Task to complete
All the data should come back exactly as it was given.

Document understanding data
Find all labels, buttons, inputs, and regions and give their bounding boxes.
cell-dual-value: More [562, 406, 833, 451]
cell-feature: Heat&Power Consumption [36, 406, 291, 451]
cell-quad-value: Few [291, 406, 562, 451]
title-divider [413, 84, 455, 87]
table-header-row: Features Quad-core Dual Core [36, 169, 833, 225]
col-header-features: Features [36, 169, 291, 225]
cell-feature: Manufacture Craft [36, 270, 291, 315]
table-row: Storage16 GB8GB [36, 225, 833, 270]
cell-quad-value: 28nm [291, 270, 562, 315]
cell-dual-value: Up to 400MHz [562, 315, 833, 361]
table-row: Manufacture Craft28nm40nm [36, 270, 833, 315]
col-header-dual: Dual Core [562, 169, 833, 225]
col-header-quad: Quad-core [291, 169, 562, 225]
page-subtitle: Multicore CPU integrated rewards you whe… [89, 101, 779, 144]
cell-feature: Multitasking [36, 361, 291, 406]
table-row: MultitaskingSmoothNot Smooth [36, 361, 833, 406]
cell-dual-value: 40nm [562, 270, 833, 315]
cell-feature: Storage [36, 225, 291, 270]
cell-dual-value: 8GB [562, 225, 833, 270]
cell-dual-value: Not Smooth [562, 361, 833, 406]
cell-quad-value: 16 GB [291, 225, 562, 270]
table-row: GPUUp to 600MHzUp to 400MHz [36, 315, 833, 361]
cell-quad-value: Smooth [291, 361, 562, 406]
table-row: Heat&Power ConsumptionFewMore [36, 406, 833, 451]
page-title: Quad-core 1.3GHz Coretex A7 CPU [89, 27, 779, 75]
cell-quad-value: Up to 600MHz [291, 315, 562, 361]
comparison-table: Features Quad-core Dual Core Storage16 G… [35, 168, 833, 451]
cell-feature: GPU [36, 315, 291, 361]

Answer area
Find all labels, buttons, inputs, and regions and give their bounding boxes.
cell-dual-value: More [562, 406, 833, 451]
cell-feature: Heat&Power Consumption [36, 406, 291, 451]
cell-quad-value: Few [291, 406, 562, 451]
title-divider [413, 84, 455, 87]
table-header-row: Features Quad-core Dual Core [36, 169, 833, 225]
col-header-features: Features [36, 169, 291, 225]
cell-feature: Manufacture Craft [36, 270, 291, 315]
table-row: Storage16 GB8GB [36, 225, 833, 270]
cell-quad-value: 28nm [291, 270, 562, 315]
cell-dual-value: Up to 400MHz [562, 315, 833, 361]
table-row: Manufacture Craft28nm40nm [36, 270, 833, 315]
col-header-dual: Dual Core [562, 169, 833, 225]
col-header-quad: Quad-core [291, 169, 562, 225]
page-subtitle: Multicore CPU integrated rewards you whe… [89, 101, 779, 144]
cell-feature: Multitasking [36, 361, 291, 406]
table-row: MultitaskingSmoothNot Smooth [36, 361, 833, 406]
cell-dual-value: 40nm [562, 270, 833, 315]
cell-feature: Storage [36, 225, 291, 270]
cell-dual-value: 8GB [562, 225, 833, 270]
cell-dual-value: Not Smooth [562, 361, 833, 406]
cell-quad-value: 16 GB [291, 225, 562, 270]
table-row: GPUUp to 600MHzUp to 400MHz [36, 315, 833, 361]
cell-quad-value: Smooth [291, 361, 562, 406]
table-row: Heat&Power ConsumptionFewMore [36, 406, 833, 451]
page-title: Quad-core 1.3GHz Coretex A7 CPU [89, 27, 779, 75]
cell-quad-value: Up to 600MHz [291, 315, 562, 361]
comparison-table: Features Quad-core Dual Core Storage16 G… [35, 168, 833, 451]
cell-feature: GPU [36, 315, 291, 361]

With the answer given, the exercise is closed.